Did anyone notice how much sex there was in last week’s edition of The Standard?
There is a new word doing the rounds these days and that word; is heish. At first I thought it was slang – it is after all a colloquialism that expresses a wordless moment of internal surrender/outrage/despair.
But apparently it has caught on even in professional communication. I have seen it used by people as part of an explanation for why they haven’t done their work; as in: “Heish boss, I am out of town.” Or by suppliers when describing a problem to a potential client:
“Heish, the situation is bad.” It’s also used socially when people are describing something phenomenal, as in: “Heish, that babe is hot!” I am unreliably informed that it is actually a bastardisation of the Korean word, aish, meaning “oh no!” or, as the urban dictionary put it, “ah cr*p!”
But by far the best and most effective use of this new expression is when it is used as an interjection, all on its own, as in “Heish!” In such instances the exclamation mark is mandatory!
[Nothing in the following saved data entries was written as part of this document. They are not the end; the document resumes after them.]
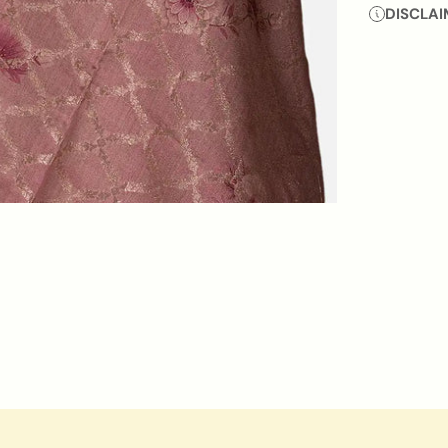
DISCLAI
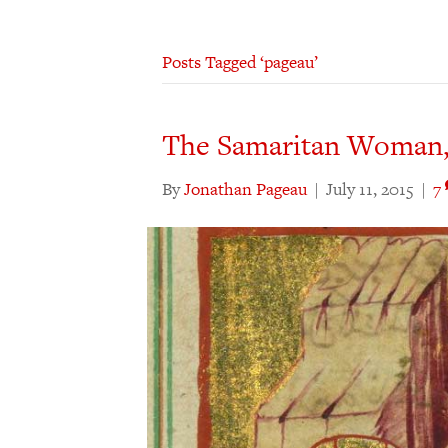
Posts Tagged ‘pageau’
The Samaritan Woman,
By
Jonathan Pageau
|
July 11, 2015
|
7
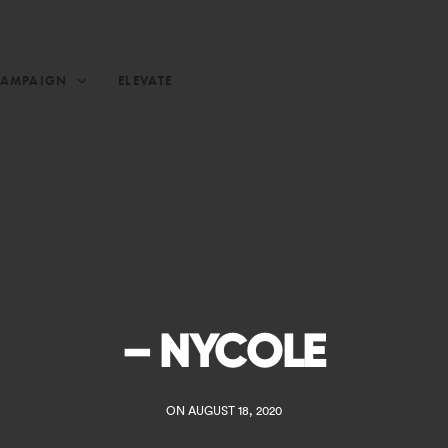
CAMPAIGN
ELEVATE
– NYCOLE
ON AUGUST 18, 2020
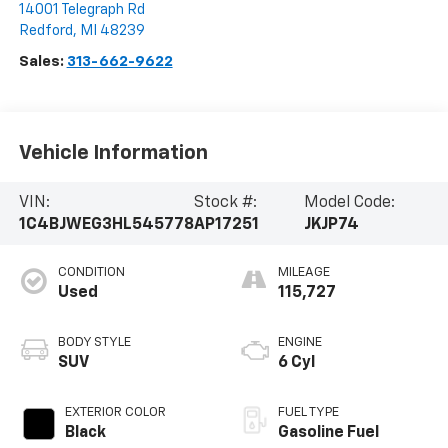
14001 Telegraph Rd
Redford
,
MI
48239
Sales:
313-662-9622
Vehicle Information
VIN:
Stock #:
Model Code:
1C4BJWEG3HL545778
AP17251
JKJP74
CONDITION
MILEAGE
Used
115,727
BODY STYLE
ENGINE
SUV
6 Cyl
EXTERIOR COLOR
FUEL TYPE
Black
Gasoline Fuel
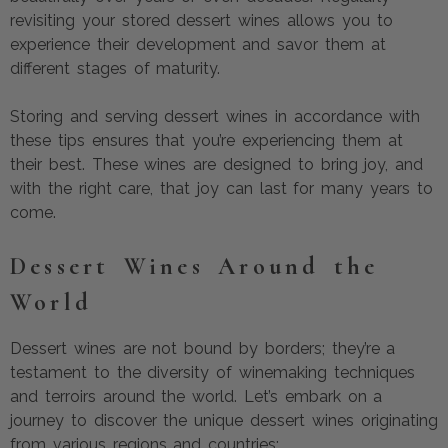
revisiting your stored dessert wines allows you to
experience their development and savor them at
different stages of maturity.
Storing and serving dessert wines in accordance with
these tips ensures that you’re experiencing them at
their best. These wines are designed to bring joy, and
with the right care, that joy can last for many years to
come.
Dessert Wines Around the
World
Dessert wines are not bound by borders; they’re a
testament to the diversity of winemaking techniques
and terroirs around the world. Let’s embark on a
journey to discover the unique dessert wines originating
from various regions and countries:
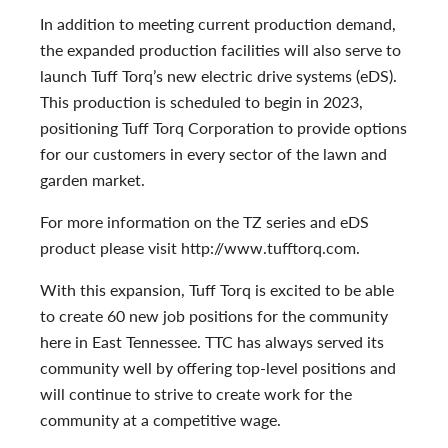
In addition to meeting current production demand,
the expanded production facilities will also serve to
launch Tuff Torq’s new electric drive systems (eDS).
This production is
scheduled to begin in 2023,
positioning Tuff Torq Corporation to provide options
for our customers in every sector of the lawn and
garden market.
For more information on the TZ series and eDS
product please visit http://www.tufftorq.com.
With this expansion, Tuff Torq is excited to be able
to create 60 new job positions for the community
here in East Tennessee. TTC has always served its
community well by offering top-level positions and
will continue to strive to create work for the
community at a competitive wage.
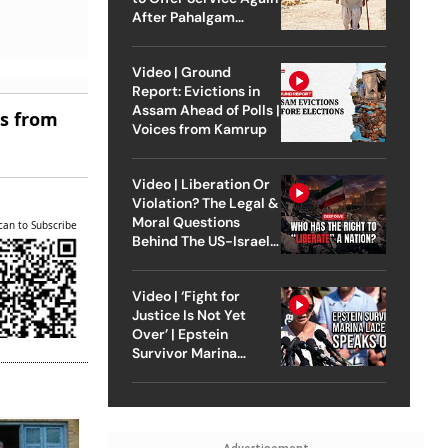
After Pahalgam
Attack
Video | Ground
Report: Evictions in
Assam Ahead of Polls |
es from
Voices from Kamrup
Video | Liberation Or
Violation? The Legal &
Moral Questions
can to Subscribe
Behind The US-Israel
Strike On Iran
Video | ‘Fight for
Justice Is Not Yet
Over’ | Epstein
Survivor Marina
Lacerda Speaks to
Outlook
Which brings me to the point of this piece; the sex in the The Standard. I wonder whether I was the only person going “Heish!” over that particular edition.
The front page story had me texting friends and colleagues near and far. I wanted us all to ask ourselves some uncomfortable questions about media, politics, power and pain. But the biggest question I had was: Who is the custodian of a girl child’s dignity?
The comment on the same story published in a later section of the paper noted that, “it is every decent newspaper’s calling to protect the weak from the powerful” and I wondered how successfully our media does this.
I debated the issues with colleagues via phone and text throughout the day, and when the day ended I was still bereft.
A few pages down the line we then had Home Affairs co-minister Theresa Makone’s exposé on the prevalence of sexual abuse in the police force.
Although we were spared the more graphic details, the minister was quoted referring to “piles and piles of letters with sexual harassment complaints”. Piles and piles, madoda? Heish!
The editor did us proud with his intelligent and amusing piece on November madness which touched on various allegations concerning our Prime Minister’s love/sex life.
I have to admit that I did have a little giggle at Priscilla Misihairambwi-Mushonga’s opinion piece on sex strikes. As she quite righty states, this has become a powerful weapon that citizens can use to bring about social change. It is a form of resistance that has achieved results in countries such as Colombia, Kenya, Liberia and the Phillipines. But would it work in Zimbabwe? Well — there is a question.
A couple of days ago I shared a table with 19 other women over lunch. When I mentioned the issue of sex strikes one woman said: “But wont that be a licence for our men to get it elsewhere?”
Another laughingly wondered whether her man would even notice that she was on strike. And someone suggested that perhaps our women simply had appetites that were too healthy to be deprived!
All in all, I have to admit that none of us spoke about it very seriously as a means of achieving real and lasting change.
But reality seldom bites in daylight hours over a meal shared with friends and comrades. Reality (a little like love actually) tends to come softly and quietly. In the dark hours when there is no one to face but ourselves, reality asks the tough questions. And so when I got home that evening I asked myself why we as Zimbabwean women couldn’t take this idea seriously?
Is there something wrong with the idea, or is it just us?
Are we really so insecure about our relationships that we feel compelled to deliver sex on demand to the men in our lives, for fear of losing them to the competition?
How balanced are the power issues in our relationships if this is the case? And about that competition, are they not also women and should they not also be supporting the cause? Where is the unity among sisters?
As for the ladies with appetites that won’t allow for a sex strike I would say, do it for your country girls, do it for progress, do it for the future. If we can’t control ourselves for such noble causes, then when will we ever control ourselves?
And finally for those whose men won’t notice that there is a strike, all I can say is — heish, sorry for that!